IMA accepts technically sound and scientifically rigorous research in the interdisciplinary field of imaging, including relevant algorithmic research and hardware and software development, and their applications relevant to medical research. The journal provides a platform to publish original research in structural and functional imaging.
The journal is also open to imaging studies of the human body and on animals that describe novel diagnostic imaging and analyses methods. Technical, theoretical, and clinical research in both normal and clinical populations is encouraged. Submissions describing methods, software, databases, replication studies as well as negative results are also considered.

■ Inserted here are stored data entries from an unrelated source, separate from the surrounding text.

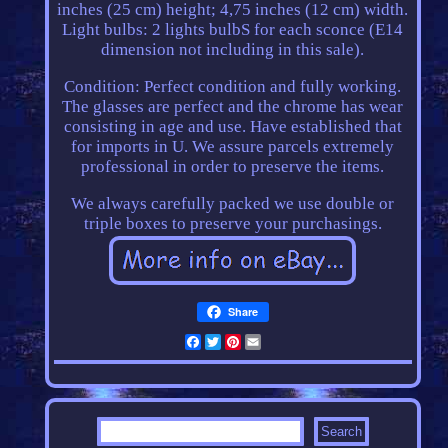
inches (25 cm) height; 4,75 inches (12 cm) width.
Light bulbs: 2 lights bulbS for each sconce (E14
dimension not including in this sale).
Condition: Perfect condition and fully working.
The glasses are perfect and the chrome has wear
consisting in age and use. Have established that
for imports in U. We assure parcels extremely
professional in order to preserve the items.
We always carefully packed we use double or
triple boxes to preserve your purchasings.
Share
Facebook
Twitter
Pinterest
Email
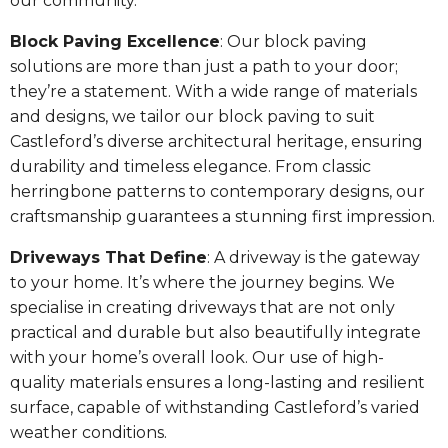
our community.
Block Paving Excellence
: Our block paving
solutions are more than just a path to your door;
they’re a statement. With a wide range of materials
and designs, we tailor our block paving to suit
Castleford’s diverse architectural heritage, ensuring
durability and timeless elegance. From classic
herringbone patterns to contemporary designs, our
craftsmanship guarantees a stunning first impression.
Driveways That Define
: A driveway is the gateway
to your home. It’s where the journey begins. We
specialise in creating driveways that are not only
practical and durable but also beautifully integrate
with your home’s overall look. Our use of high-
quality materials ensures a long-lasting and resilient
surface, capable of withstanding Castleford’s varied
weather conditions.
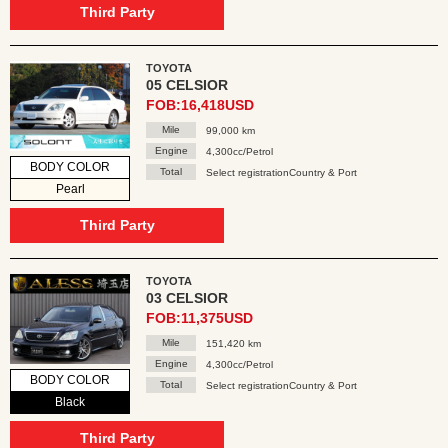
Third Party
TOYOTA
05 CELSIOR
FOB:16,418USD
Mile
99,000 km
Engine
4,300cc/Petrol
BODY COLOR
Total
Select registrationCountry & Port
Pearl
Third Party
TOYOTA
03 CELSIOR
FOB:11,375USD
Mile
151,420 km
Engine
4,300cc/Petrol
BODY COLOR
Total
Select registrationCountry & Port
Black
Third Party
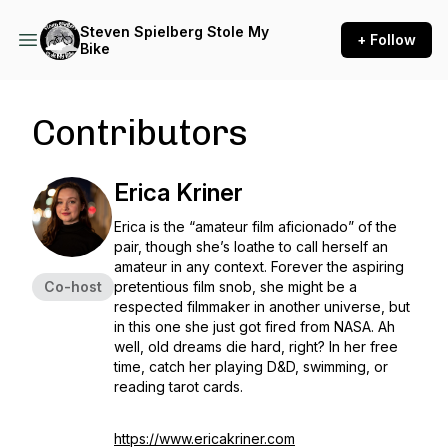
Steven Spielberg Stole My
+ Follow
Bike
Contributors
Erica Kriner
Erica is the “amateur film aficionado” of the
pair, though she’s loathe to call herself an
amateur in any context. Forever the aspiring
Co-host
pretentious film snob, she might be a
respected filmmaker in another universe, but
in this one she just got fired from NASA. Ah
well, old dreams die hard, right? In her free
time, catch her playing D&D, swimming, or
reading tarot cards.
https://www.ericakriner.com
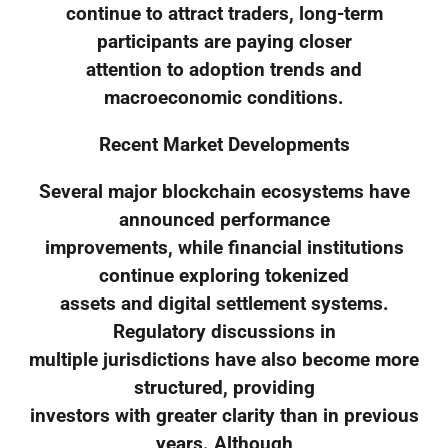
continue to attract traders, long-term
participants are paying closer
attention to adoption trends and
macroeconomic conditions.
Recent Market Developments
Several major blockchain ecosystems have
announced performance
improvements, while financial institutions
continue exploring tokenized
assets and digital settlement systems.
Regulatory discussions in
multiple jurisdictions have also become more
structured, providing
investors with greater clarity than in previous
years. Although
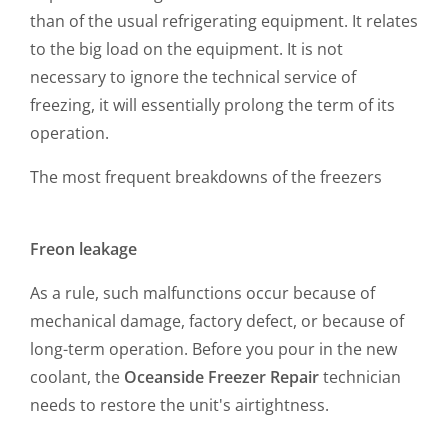
than of the usual refrigerating equipment. It relates
to the big load on the equipment. It is not
necessary to ignore the technical service of
freezing, it will essentially prolong the term of its
operation.
The most frequent breakdowns of the freezers
Freon leakage
As a rule, such malfunctions occur because of
mechanical damage, factory defect, or because of
long-term operation. Before you pour in the new
coolant, the
Oceanside Freezer Repair
technician
needs to restore the unit's airtightness.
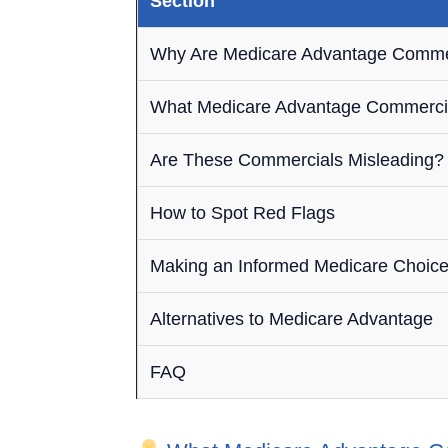
Section
Why Are Medicare Advantage Comme
What Medicare Advantage Commerci
Are These Commercials Misleading?
How to Spot Red Flags
Making an Informed Medicare Choic
Alternatives to Medicare Advantage
FAQ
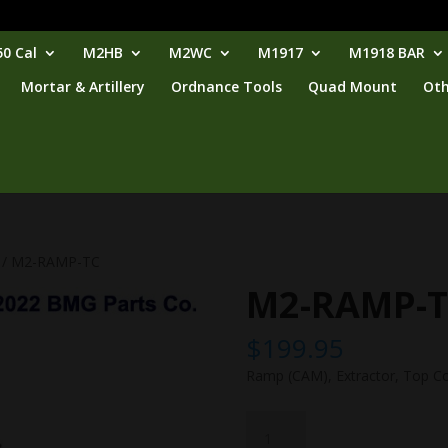
0 Cal
M2HB
M2WC
M1917
M1918 BAR
Mortar & Artillery
Ordnance Tools
Quad Mount
Oth
/ M2-RAMP-TC
M2-RAMP-
$
199.95
Ramp (CAM), Extractor, Top C
M2-
RAMP-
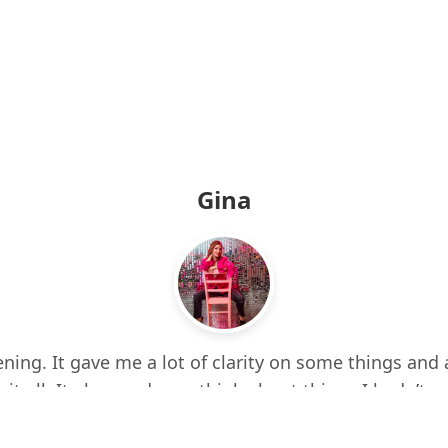
Gina
ning. It gave me a lot of clarity on some things and 
 it all. It also made me think about things I hadn’t e
d up a few times while listening. I feel more centere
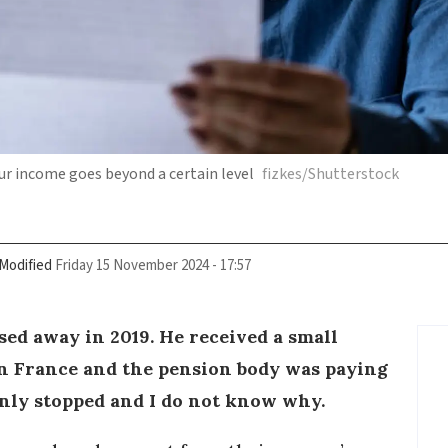
ur income goes beyond a certain level
fizkes/Shutterstock
Modified
Friday 15 November 2024 - 17:57
ed away in 2019. He received a small
in France and the pension body was paying
enly stopped and I do not know why.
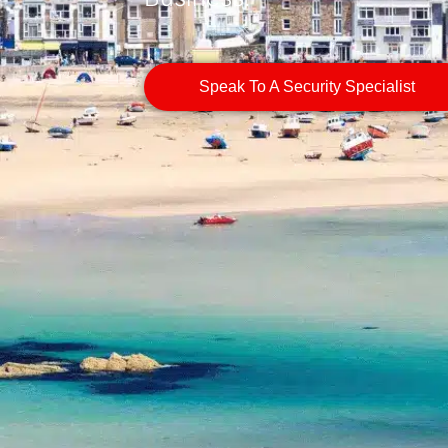
Speak To A Security Specialist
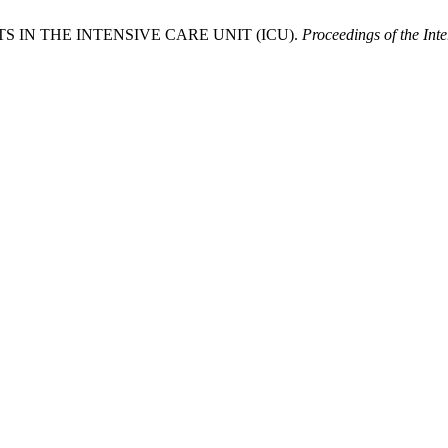
S IN THE INTENSIVE CARE UNIT (ICU).
Proceedings of the Int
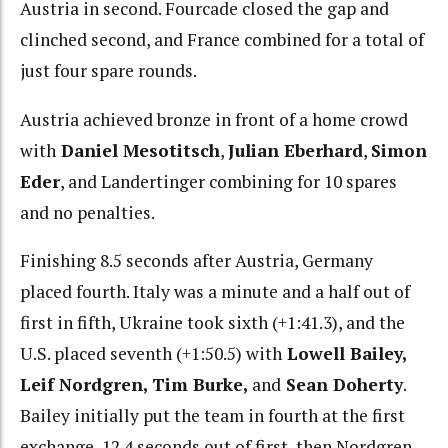
Austria in second. Fourcade closed the gap and
clinched second, and France combined for a total of
just four spare rounds.
Austria achieved bronze in front of a home crowd
with
Daniel Mesotitsch
,
Julian Eberhard
,
Simon
Eder
, and Landertinger combining for 10 spares
and no penalties.
Finishing 8.5 seconds after Austria, Germany
placed fourth. Italy was a minute and a half out of
first in fifth, Ukraine took sixth (+1:41.3), and the
U.S. placed seventh (+1:50.5) with
Lowell Bailey,
Leif Nordgren, Tim Burke,
and
Sean Doherty
.
Bailey initially put the team in fourth at the first
exchange, 12.4 seconds out of first, then Nordgren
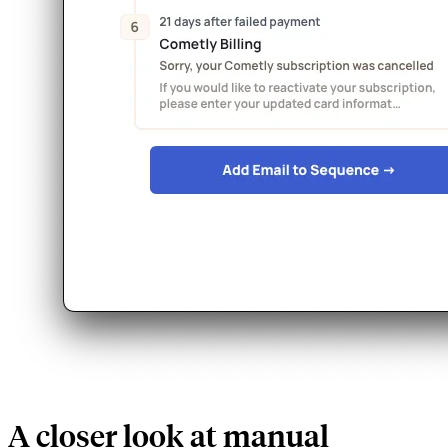
A closer look at manual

The scope of the journal includes, but is not limited to, the following in the context of biomedical research:
Imaging and neuro-imaging modalities: structural MRI, functional MRI, PET, SPECT, CT, ultrasound, EEG, MEG, NIRS etc.;
Neuromodulation and brain stimulation techniques such as TMS and tDCS;
Software and hardware for imaging, especially related to human and animal health;
Image segmentation in normal and clinical populations;
Pattern analysis and classification using machine learning techniques;
Computational modeling and analysis;
Brain connectivity and connectomics;
Systems-level characterization of brain function;
Neural networks and neurorobotics;
Computer vision, based on human/animal physiology;
Brain-computer interface (BCI) technology;
Big data, databasing and data mining.